Electrode localization: Electrode locations will be determined using a computerized
tomography (CT) scan. Estimates of the center of each contact in CT space will be obtained
using BioImage Suite. The CT image will be registered to the anatomical T1 image (containing
brain tissue locations) using a linear transform, allowing coordinates of each contact to be
projected to the T1 space. Preliminary data has shown that the inter-rater error in this
localization process is typically ~1mm. A 2-mm radius sphere will be generated centered on
each contact coordinate to approximate the sampling volume of each contact, which is extended
due to tissue conductance. Contacts that are predominantly sampling white matter will be
removed by excluding contacts whose sphere does not overlap with the gray matter ribbon
(estimated using FreeSurfer). The overlap between spheres and gray matter will be used for
surface-based and volume-based functional connectivity (FC) analyses. FC maps will be created
for each contact, and the resulting maps will be visualized. If a contact fails to produce a
FC map with distant regions of high correlation (indicating that the contact is sampling a
distributed network), the contact will be excluded. If the contact's FC map resembles DN-A
and DN-B, as defined using the clustering and manually defined seed-based analyses, this
contact will be labelled as sampling DN-A and DN-B and included for further analysis. Two
nearby electrodes, one situated in DN-A and one in DN-B, will be selected a priori in two
different cortical zones (e.g. PMC vs. PPC, based on coverage).

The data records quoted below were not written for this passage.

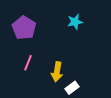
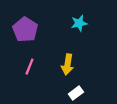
yellow arrow: (57, 72) -> (67, 64), moved

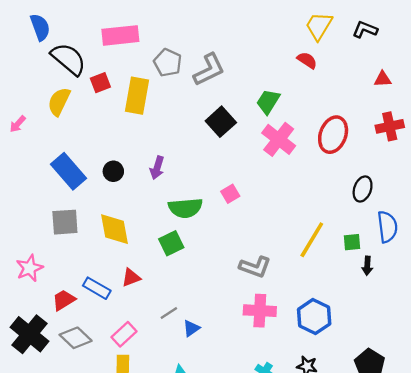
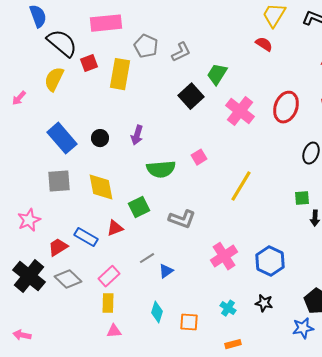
gray L-shape: (209, 70) -> (181, 52), size x0.7
green trapezoid: (268, 102) -> (217, 74), moved
yellow line: (312, 240) -> (241, 186), moved
green square: (171, 243) -> (139, 207), moved
gray L-shape: (255, 267) -> (182, 219), moved
pink cross: (260, 311) -> (224, 256), turned -36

iEEG processing: All contacts within the epileptic zone or corrupted by external noise will
be removed from further analysis. Raw signals will be notch filtered at 60, 120 and 180 Hz to
remove electrical noise and harmonics. Notch-filtered signals will be re-referenced by
subtracting the common average, after removal of pathogenic or spiky signals, as well as
those presenting as clear outliers in power spectra plots. Data will be bandpass filtered to
extract amplitude and phase information at different frequency bands. The high-frequency
broadband (HFB; 70-140 Hz) signal is an important surrogate for local neuronal population
activity and corresponds to low-frequency correlations of the blood oxygenation-level
dependent signal (Logothetis et al., 2001). HFB band-limited power will be calculated and
low-pass filtered at <0.1 Hz. Pair-wise correlations in HFB power will be used to estimate
functional connectivity.
Direct cortical stimulation: Risks associated with the research stimulation protocol are
considered incremental and are further reduced by carrying out the stimulation under
supervision of a clinical researcher, when patients are on antiepileptic medication, and
keeping stimulation to within safety limits. Low frequency (1 Hz) single pulse stimulation
will be applied to regions of DN-A and DN-B to map cortico-cortical evoked potentials
(CCEPs). This will be used to estimate the strength, as well as provide data on the
directionality of connections between regions. In a departure from original plans, based on
recent findings (Hermiller et al. 2019), theta-burst stimulation (gamma-band stimulation
applied intermittently at theta frequencies) will be applied to regions of DN-A regions in
lateral temporal, posteromedial and prefrontal cortices during a recollection task to test if
stimulation of distant DN-A regions can lead to improvements in hippocampus-mediated episodic
memory recollection. Currents will be administered at a threshold below that which causes
after-discharges (usually around 6-8 mA).